Lori’s research is focussed on mechanisms of deformation and strain localization in the crust. She has worked on diverse structural topics including structural controls and modification of ore deposits, the role of fluids on fault zone evolution, and the role of shear zones on the emplacement of dacite domes. Her research includes both field-based studies and experimental rock deformation.
Lori and her graduate students have most recently completed structural studies of the richly-mineralised porphyry Cu/Au and epithermal Au KSM area in northwest British Columbia, the Gibraltar Cu-Mo deposit, and porphyry deposits in the southern Coast Belt near Taseko Lakes.
Dave Lefebure is a well-known Canadian geoscientist who has worked for geological surveys and mineral exploration companies for over 35 years with considerable expertise in metal, industrial mineral and coal deposits. From 2002 to 2011, he was the Chief Geologist for the province of British Columbia.
Dave led the creation of the British Columbia Mineral Deposit Profiles while working with talented economic geologists from the British Columbia Geological Survey (BCGS) and other global experts. The Profiles built on the United States Geological Survey's standardized collection of mineral deposit models to provide a complete, industry-oriented classification of Cordilleran ore deposits.

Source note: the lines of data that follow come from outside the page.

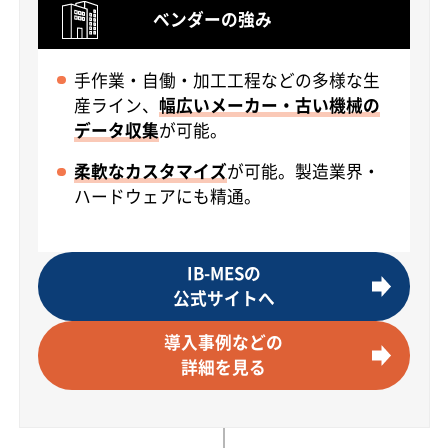
ベンダーの強み
手作業・自働・加工工程などの多様な生
産ライン、
幅広いメーカー・古い機械の
データ収集
が可能。
柔軟なカスタマイズ
が可能。製造業界・
ハードウェアにも精通。
IB-MESの
公式サイトへ
導入事例などの
詳細を見る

During his career with the BCGS Dave was involved in supporting and improving the award winning MapPlace website, the first fully interactive government geoscience database online. He also was a key economic geologist involved in the metal and industrial mineral assessment of British Columbia in the 1990s, a global first for an entire jurisdiction.
Dave Lefebure has worked in the field in British Columbia, Ontario and Quebec and visited key mining districts across Canada and parts of the United States. He holds two advanced degrees in geology, a M.Sc. from Queen’s University and a Ph.D. from Carleton University. Since 1997, he has been an Adjunct Professor at the University of Victoria.
Mike Zang is a geophysicist with global experience in multiple commodities and a high level of knowledge in the exploration of desert, arid, arctic, boreal and rain forest terrains. During the period 1995 to 2003 he filled the role of Chief Geophysicist, first for Sopemi (De Beers) in South America, then Hudson Bay Exploration and Development in Manitoba, and finally Anglo American Exploration in North America and Europe. Before that time he served for six years as a Divisional Geophysicist for the Anglo American Corporation in Africa, followed by three years serving Normandy Poseidon Ltd in Australia.
Since 2003 Mike has worked primarily as a consulting geophysicist, with a four-year period serving as VP (Exploration) for Exploration Syndicate Inc., during which time he was involved in the early stages of proving the value of the ZTEM system as a powerful tool for porphyry exploration.
Mike has a particular interest in and aptitude for the integration of geology and geophysics. He graduated with a BSC (Hons) in Earth and Environmental Studies from York University in Toronto in 1981.